当前位置:网站首页>Dataarts, a data governance production line, makes "everyone an analyst"
Dataarts, a data governance production line, makes "everyone an analyst"
2022-07-18 07:24:00 【Hua Weiyun】
What is data governance ?
Generally speaking , Traditional data governance refers to when 、 In what way 、 By whom 、 For which data 、 What actions to take . Traditional data governance focuses on “ cure ” and “ The reason is ”, Weaken “ Value creation ”.

Consulting design and governance implementation account for% of human input and project income 80%, Throughout the data governance process , There are three business pain points :
- It's a lot of manpower 、 High ability threshold : In the early stage, we rely on management experts to do consulting design , In the later stage, we rely on development experts for governance implementation . Governance experts should understand methodology 、 Industry experience 、 Data warehouse design ; Development experts should be proficient SQL\MR\Spark Development ;
- Long working mode cycle 、 Heavy process : Traditional data governance work is a waterfall workflow , First, we need to carry out detailed design , Then implement according to the design , Before and after strong dependence , Users need to redesign when they have new requirements , Not agile 、 Low efficiency ;
- The degree of data analysis is shallow : Developed data 90% Above or BI Analysis oriented , Lack of deep data mining .
therefore , The core demands of enterprises in data governance are three aspects :
- Reduce labor input : Increasingly complex 、 Massive data automation & Credibility digital transformation requirements must be based on AI Ability to achieve ;
- Lower the ability threshold : Data governance needs to become a work for everyone , Provide technical tools for data users ;
- Improve the working mode : Interactive recommendation data exploration mode directly for business personnel , The waterfall pipeline development mode can no longer meet the needs of agility .
Why do enterprises need to do data governance ?

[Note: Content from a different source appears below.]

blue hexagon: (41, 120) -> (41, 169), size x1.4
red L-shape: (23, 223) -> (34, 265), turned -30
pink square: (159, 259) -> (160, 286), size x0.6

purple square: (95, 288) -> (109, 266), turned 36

With the deepening of digital transformation , As a core asset, data should drive business and release value , need :
- Can get in , All kinds of large 、 diversity 、 Real time data sources can be efficiently integrated ;
- Can hold , The cost performance of long-term storage of massive data is high , There is no need to do all kinds of mode conversion , Easy to analyze and calculate ;
- It can be sorted out , Modeling based on industry best practices , The relationship between the data is clearly visible , The meaning is easy to understand , Quality problems are found in time ;
- You can find it quickly , Quickly find what you need is data assets , Can quickly analyze the value ;
- It works well , Data value is explicit , Respond quickly to business needs , Drive business improvement .

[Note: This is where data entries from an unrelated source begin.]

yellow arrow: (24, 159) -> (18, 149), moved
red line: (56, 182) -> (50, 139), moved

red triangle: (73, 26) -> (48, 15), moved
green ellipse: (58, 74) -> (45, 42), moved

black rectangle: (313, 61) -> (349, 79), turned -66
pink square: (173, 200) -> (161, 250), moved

However, to achieve the above goals , There are also three major challenges :
- Data governance is difficult : From data to assets supporting business , Traditional database 、 Technologies such as data warehouse modeling and knowledge atlas cannot meet the needs of enterprise business process analysis and decision-making , It is difficult to manage and analyze massive heterogeneous data , Well managed data is also difficult to effectively integrate with Applications ;
- Numerous systems and complex architectures : As the business grows , Many systems need to be managed, such as lakes 、 warehouse 、AI etc. ;
- High technical threshold : Most enterprises lack big data related personnel , R & D efficiency is low , Maintenance costs are high .
DataArts Automate data governance 、 Intelligent
at present , Data management production line DataArts There are abundant practices inside and outside Huawei . In the internal , Manage the production line based on data DataArts, Huawei produces 10 More than million high-quality data assets ; On the outside ,DataArts Yes 1000 More than government and enterprise customers , Tens of millions of data tasks run on the cloud every day .

Huawei cloud data governance production line DataArts It can help enterprises solve the challenges faced by data intelligence , Making data work , And can meet the core demands of enterprise data governance .
The so-called data production line , seeing the name of a thing one thinks of its function , Just like the production line , Put massive complex and disordered data , Production becomes a clean, transparent and high-quality data energy , To the business .
Huawei cloud data governance production line DataArts It can help enterprise data enter the lake in real time 、 analysis 、 Handle ; Have AI Ability to achieve intelligent data preparation and management ; Have full link data security management , Protect your private data , Conduct compliance audits of data usage ; Help enterprises to deposit data assets , Give full play to the value of data , Realize business innovation and development .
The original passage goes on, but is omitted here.